Last year Teicher won a $1 million grant to continue working on ADHD biomarkers, although his own blog indicates his academic interests have shifted toward depression and childhood abuse. His team will look at MRIs and a device called the ActiGraph.

A New York Times article on all this from Katherine Ellison, also an ADHD person, raises as many questions as it answers.

  1. This is a PC, sensors and software, so how do you get a list price of $19,500?
  2. Each use costs $55 to the maker, and insurers are charged $200 for each test? Can you say ka-ching?
  3. ADHD is a mass market condition. How does a $200 test address a mass market condition? Especially when, as its maker admits, it's not definitive?
  4. The main purpose to which this is being placed seems to be determining whether to give kids stimulants. In practice it's a drug screener.
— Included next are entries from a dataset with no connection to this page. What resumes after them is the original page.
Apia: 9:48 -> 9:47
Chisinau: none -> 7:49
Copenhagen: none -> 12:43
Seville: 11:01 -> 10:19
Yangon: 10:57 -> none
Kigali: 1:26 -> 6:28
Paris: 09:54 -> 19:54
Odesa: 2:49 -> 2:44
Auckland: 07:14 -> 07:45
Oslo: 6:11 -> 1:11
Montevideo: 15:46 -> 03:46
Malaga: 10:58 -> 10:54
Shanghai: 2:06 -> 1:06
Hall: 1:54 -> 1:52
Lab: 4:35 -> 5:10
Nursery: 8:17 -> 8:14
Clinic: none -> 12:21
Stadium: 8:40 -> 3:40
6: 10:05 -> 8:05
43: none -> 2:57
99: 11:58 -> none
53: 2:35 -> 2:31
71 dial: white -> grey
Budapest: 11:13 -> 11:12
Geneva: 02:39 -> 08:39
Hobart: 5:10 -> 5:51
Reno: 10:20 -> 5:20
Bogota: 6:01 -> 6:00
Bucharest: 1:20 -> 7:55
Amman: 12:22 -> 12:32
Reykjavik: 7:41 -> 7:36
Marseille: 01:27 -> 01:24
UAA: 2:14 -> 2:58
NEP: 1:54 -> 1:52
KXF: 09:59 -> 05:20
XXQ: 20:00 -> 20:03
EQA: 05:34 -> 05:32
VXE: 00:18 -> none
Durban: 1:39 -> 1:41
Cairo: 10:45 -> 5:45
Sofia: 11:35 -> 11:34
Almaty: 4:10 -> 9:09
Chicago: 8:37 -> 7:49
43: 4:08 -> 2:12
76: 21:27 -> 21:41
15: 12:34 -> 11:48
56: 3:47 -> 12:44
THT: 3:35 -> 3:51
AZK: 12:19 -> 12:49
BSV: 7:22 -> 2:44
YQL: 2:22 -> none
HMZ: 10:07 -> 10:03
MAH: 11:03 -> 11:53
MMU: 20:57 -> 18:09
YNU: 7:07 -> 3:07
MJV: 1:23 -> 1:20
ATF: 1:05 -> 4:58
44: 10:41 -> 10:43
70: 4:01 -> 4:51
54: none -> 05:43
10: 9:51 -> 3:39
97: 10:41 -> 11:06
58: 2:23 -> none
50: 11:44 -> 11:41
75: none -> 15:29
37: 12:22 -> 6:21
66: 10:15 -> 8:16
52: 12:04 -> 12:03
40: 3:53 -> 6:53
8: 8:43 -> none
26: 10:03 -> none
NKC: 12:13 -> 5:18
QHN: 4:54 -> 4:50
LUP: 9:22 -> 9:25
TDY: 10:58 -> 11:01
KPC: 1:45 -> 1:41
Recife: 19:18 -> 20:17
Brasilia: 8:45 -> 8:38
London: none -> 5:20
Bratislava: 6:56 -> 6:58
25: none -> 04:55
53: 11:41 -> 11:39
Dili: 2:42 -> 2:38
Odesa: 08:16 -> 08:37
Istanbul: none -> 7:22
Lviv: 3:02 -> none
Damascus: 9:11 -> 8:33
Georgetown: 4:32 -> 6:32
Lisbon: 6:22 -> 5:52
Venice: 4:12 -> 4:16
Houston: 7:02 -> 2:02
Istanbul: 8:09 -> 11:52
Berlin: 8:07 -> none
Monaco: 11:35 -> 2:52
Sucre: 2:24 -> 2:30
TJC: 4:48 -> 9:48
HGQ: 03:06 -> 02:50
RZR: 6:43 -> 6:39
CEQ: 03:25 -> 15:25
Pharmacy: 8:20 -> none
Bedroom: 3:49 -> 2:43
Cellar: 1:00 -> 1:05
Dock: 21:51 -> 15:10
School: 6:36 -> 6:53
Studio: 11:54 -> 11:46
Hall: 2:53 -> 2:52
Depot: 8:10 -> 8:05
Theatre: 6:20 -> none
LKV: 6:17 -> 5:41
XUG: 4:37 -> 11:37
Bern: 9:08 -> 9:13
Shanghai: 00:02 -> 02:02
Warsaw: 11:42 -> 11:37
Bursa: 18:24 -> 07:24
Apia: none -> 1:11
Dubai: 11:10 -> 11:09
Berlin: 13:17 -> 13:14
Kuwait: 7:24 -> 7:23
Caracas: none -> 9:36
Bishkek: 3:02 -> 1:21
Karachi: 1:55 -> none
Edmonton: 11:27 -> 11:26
Ellison's questions at the end of the piece, which appear to be throwaways, are far more important. What is the right treatment for ADHD? Should ADHD be treated, or is it becoming a cultural advantage? (Oh, look, a kitty -- I made that up.)

I have often wondered whether ADHD is, in fact, a disorder, as much as it disordered my own childhood and that of my son. There are advantages to hyper-focusing, to sudden leaps of creativity, things my non-ADHD friends don't have.

As to medication, it either works right away or it doesn't. And if you take stimulants without ADHD you're just doing speed. You don't do better work on speed, but if an ADHD kid can get his body and mind on the same wavelength, one that matches that of the class, you will see the benefits right away.

Sure, ADHD  comes with problems, but give me some staff for the scut work and I can still do wonders -- I have always known I could do wonders.

Knowing that what I have is an organic condition, with a comprehensible set of symptoms and problems I can learn to deal with, has been more powerful than anything else in helping me deal with ADHD, and I know many others who feel the same way.

A drug screener that looks like a medieval torture device, to me, is a step backward.